Boston was not alone in the staging of patriotic tea parties, but history quickly forgot the tea protests of that autumn and winter at Charleston, Philadelphia, New York, Annapolis, and Greenwich. The tale of Penelope Barker's tea party at Edenton has survived, however, handed down in our family along with the very pot that was present for the occasion. Generations of children have been suitably impressed by this big old pot and by Mrs. Barker's phrase, "the Pernicious Custom of Drinking Tea."

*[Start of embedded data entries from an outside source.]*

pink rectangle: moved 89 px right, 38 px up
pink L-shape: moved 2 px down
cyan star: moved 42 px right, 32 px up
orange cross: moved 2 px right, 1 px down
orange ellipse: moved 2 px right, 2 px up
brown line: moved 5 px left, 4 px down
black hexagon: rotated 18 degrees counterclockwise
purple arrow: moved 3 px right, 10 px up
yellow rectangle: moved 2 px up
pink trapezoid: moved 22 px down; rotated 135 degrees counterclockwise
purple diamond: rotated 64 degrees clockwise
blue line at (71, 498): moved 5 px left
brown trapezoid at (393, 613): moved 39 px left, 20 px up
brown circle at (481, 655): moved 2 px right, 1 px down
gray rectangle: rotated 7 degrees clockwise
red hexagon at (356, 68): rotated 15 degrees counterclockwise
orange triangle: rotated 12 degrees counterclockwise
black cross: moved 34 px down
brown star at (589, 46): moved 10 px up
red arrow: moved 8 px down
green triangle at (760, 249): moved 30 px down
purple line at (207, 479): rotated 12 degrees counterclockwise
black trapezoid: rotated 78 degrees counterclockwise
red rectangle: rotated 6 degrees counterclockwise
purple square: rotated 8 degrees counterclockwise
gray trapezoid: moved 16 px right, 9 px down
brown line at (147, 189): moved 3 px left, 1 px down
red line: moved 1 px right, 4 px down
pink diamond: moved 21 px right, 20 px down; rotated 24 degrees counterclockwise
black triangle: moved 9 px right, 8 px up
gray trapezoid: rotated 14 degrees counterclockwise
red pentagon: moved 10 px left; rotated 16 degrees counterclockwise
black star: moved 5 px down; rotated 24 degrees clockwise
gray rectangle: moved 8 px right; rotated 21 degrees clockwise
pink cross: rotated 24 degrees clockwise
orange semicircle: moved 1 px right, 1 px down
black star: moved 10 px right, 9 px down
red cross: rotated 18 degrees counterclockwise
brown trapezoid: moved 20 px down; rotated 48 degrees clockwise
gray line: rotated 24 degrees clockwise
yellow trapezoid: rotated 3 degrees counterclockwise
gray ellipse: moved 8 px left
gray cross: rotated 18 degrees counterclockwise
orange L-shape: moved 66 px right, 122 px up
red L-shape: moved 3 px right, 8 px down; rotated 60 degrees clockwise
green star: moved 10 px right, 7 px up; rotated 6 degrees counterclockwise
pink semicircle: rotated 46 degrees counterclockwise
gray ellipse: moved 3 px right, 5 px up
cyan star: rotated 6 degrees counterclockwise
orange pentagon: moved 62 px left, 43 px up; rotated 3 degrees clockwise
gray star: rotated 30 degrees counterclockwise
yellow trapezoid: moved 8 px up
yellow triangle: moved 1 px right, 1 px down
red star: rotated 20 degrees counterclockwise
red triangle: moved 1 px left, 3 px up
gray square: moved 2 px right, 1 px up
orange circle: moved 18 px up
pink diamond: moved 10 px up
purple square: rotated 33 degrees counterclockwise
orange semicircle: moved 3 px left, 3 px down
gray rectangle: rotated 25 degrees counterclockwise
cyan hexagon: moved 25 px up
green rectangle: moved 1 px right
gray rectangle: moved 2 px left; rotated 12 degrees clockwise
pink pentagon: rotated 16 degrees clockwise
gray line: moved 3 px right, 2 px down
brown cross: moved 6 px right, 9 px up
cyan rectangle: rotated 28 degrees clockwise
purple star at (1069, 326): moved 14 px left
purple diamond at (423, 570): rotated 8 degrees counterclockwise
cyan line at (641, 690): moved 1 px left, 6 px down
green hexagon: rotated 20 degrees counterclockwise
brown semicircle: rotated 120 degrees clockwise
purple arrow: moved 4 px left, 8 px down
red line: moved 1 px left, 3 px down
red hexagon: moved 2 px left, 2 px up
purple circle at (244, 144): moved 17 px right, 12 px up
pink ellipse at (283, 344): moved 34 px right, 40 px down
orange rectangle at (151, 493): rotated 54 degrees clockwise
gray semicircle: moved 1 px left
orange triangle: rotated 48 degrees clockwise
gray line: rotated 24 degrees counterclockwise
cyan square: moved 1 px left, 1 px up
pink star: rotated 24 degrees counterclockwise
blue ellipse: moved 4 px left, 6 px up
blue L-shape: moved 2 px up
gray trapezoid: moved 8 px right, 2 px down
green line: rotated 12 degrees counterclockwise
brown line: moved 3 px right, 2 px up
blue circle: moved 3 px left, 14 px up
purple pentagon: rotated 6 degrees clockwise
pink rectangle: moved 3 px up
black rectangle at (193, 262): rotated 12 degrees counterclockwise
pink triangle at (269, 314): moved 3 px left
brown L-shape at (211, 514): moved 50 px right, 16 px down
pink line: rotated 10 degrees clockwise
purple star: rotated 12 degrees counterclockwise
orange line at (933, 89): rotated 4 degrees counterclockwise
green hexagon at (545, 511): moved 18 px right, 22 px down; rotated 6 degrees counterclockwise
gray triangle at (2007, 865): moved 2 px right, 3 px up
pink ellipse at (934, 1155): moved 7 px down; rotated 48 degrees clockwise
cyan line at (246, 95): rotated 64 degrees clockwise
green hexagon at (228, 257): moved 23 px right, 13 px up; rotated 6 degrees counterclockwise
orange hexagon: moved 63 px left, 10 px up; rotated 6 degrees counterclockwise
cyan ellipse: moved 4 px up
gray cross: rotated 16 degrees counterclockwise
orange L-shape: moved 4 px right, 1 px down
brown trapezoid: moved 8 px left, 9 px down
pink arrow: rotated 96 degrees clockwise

After a farewell cup, 50 of the Albemarle's foremost ladies swore, in Penelope's own words, "not to Conform to the Pernicious Custom of Drinking Tea, until such time as all Acts which tend to enslave our Native Country shall be repealed ... and we do therefore accordingly subscribe this Page." Whenever the ancient pot appeared, we were told once again how Mrs. Barker got the ladies to sign "this Page" which she had sent to a London newspaper in confident expectation of creating a sensation in England. Only a few months later, however, some anonymous New Englander fired "the shot heard round the world," and with a prenatal disinclination for tea our Republic began struggling to be born. We imagined this was all largely Mrs. Barker's doing, and aided by her large vocabulary. Hot tea from her pot tasted better, I still think, because it was "Pernicious."